Supported GraphQL endpoint styles

This module enables the following GraphQL “styles”

  • The traditional GraphQL endpoint style, where the clients supply requests to a single URL. It is easy to define multiple such endpoints with different settings, which can be useful to provide different “views” of your content.
  • A Resource-based GraphQL endpoints style where every Sling Resource can be a GraphQL endpoint (using specific request selectors and extensions) where queries are executed in the context of that Resource. This is an experimental idea at this point but it‘s built into the design so doesn’t require more efforts to support. That style supports both server-side “prepared GraphQL queries” and the more traditional client-supplied queries.

The GraphQL requests can hit a Sling resource in all cases, there's no need for path-mounted servlets which are not desirable.

Decorating the schemas with DataFetcher definitions

TODO rework this section and point to the corresponding tests.

With dynamic schemas, I think the mapping of types and/or fields to DataFetchers belongs in them.

We can use structured comments in the schemas for this so that they stay syntactically valid.

Here's an example where ## fetch: comments are used for these definitions:

type Query {

  # Use the 'test:pipe' Fetcher where "test" is a Fetcher namespace,
  # and pass "$" to it as a data selection expression which in this
  # case means "use the current Sling Resource".
  currentResource : SlingResource ## fetch:test/pipe $

}

type SlingResource {
  path: String
  resourceType: String

  # Use the "test:digest" DataFetcher with the "md5" fetcher option
  # and pass "$path" as its data selection expression
  pathMD5: String ## fetch:test/digest/md5 $.path

  # Similar with different fetcher options
  pathSHA512: String ## fetch:test/digest/sha512,armored(UTF-8) $.path
}

A default DataFetcher is used for types and fields which have no ## fetch: comment.

This is not yet implemented at commit 25cbb95d, there's just a basic parser for the above fetch definitions.

See also @stefangrimm's comment about using the graphql-java's DataFetcher API to collect these definitions.

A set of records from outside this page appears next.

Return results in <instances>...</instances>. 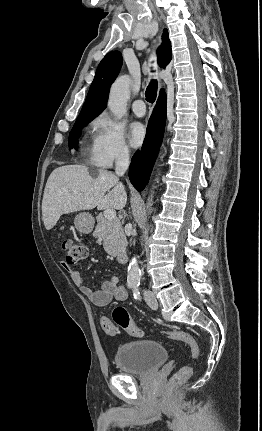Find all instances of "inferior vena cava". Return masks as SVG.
<instances>
[{
    "instance_id": "602c4592",
    "label": "inferior vena cava",
    "mask_w": 262,
    "mask_h": 431,
    "mask_svg": "<svg viewBox=\"0 0 262 431\" xmlns=\"http://www.w3.org/2000/svg\"><path fill=\"white\" fill-rule=\"evenodd\" d=\"M129 166V151L127 148H122L116 155L115 172L118 176H122Z\"/></svg>"
}]
</instances>
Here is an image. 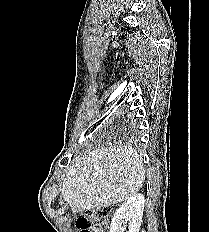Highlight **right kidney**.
<instances>
[{
  "mask_svg": "<svg viewBox=\"0 0 209 232\" xmlns=\"http://www.w3.org/2000/svg\"><path fill=\"white\" fill-rule=\"evenodd\" d=\"M145 199L142 194H135L127 199L115 212L110 225V232H139ZM128 223V228L126 224Z\"/></svg>",
  "mask_w": 209,
  "mask_h": 232,
  "instance_id": "right-kidney-1",
  "label": "right kidney"
}]
</instances>
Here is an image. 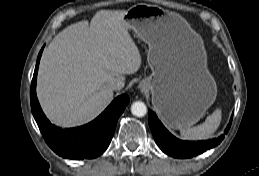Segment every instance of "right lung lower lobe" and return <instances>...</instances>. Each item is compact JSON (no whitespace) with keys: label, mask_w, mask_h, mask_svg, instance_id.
Returning a JSON list of instances; mask_svg holds the SVG:
<instances>
[{"label":"right lung lower lobe","mask_w":259,"mask_h":176,"mask_svg":"<svg viewBox=\"0 0 259 176\" xmlns=\"http://www.w3.org/2000/svg\"><path fill=\"white\" fill-rule=\"evenodd\" d=\"M40 51L31 83L30 101L33 116L48 146L58 155L68 159H91L101 155L109 146L119 116L130 99L118 96L95 120L87 125L62 129L50 123L41 110L36 96V80Z\"/></svg>","instance_id":"obj_1"}]
</instances>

How to test this in a Sling instance

See the GraphQLScriptingTestSupport class for which bundles need to be added to a Sling Starter instance to support this bundle.

A simple way to install them in a Sling starter instance is:

# Adapt this list based on the current version of the GraphQLScriptingTestSupport class!
export B="graphql reactive antlr dataloader"

mvn dependency:copy-dependencies
export S=http://localhost:8080
curl -u admin:admin -X DELETE $S/apps/gql
curl -u admin:admin -X MKCOL $S/apps/gql
curl -u admin:admin -X MKCOL $S/apps/gql/install
curl -u admin:admin -X MKCOL $S/apps/gql/install/15
for bundle in $B
do
  path=$(ls target/dependency/*${bundle}* | head -1)
  filename=$(basename $path)
  curl -u admin:admin -T $path ${S}/apps/gql/install/15/${filename}
done

And then install this bundle using for example

mvn clean install sling:install

For some reason, as of April 14th the org.apache.sling.installer.factory.packages bundle has to be stopped for this to work - didn't investigate so far.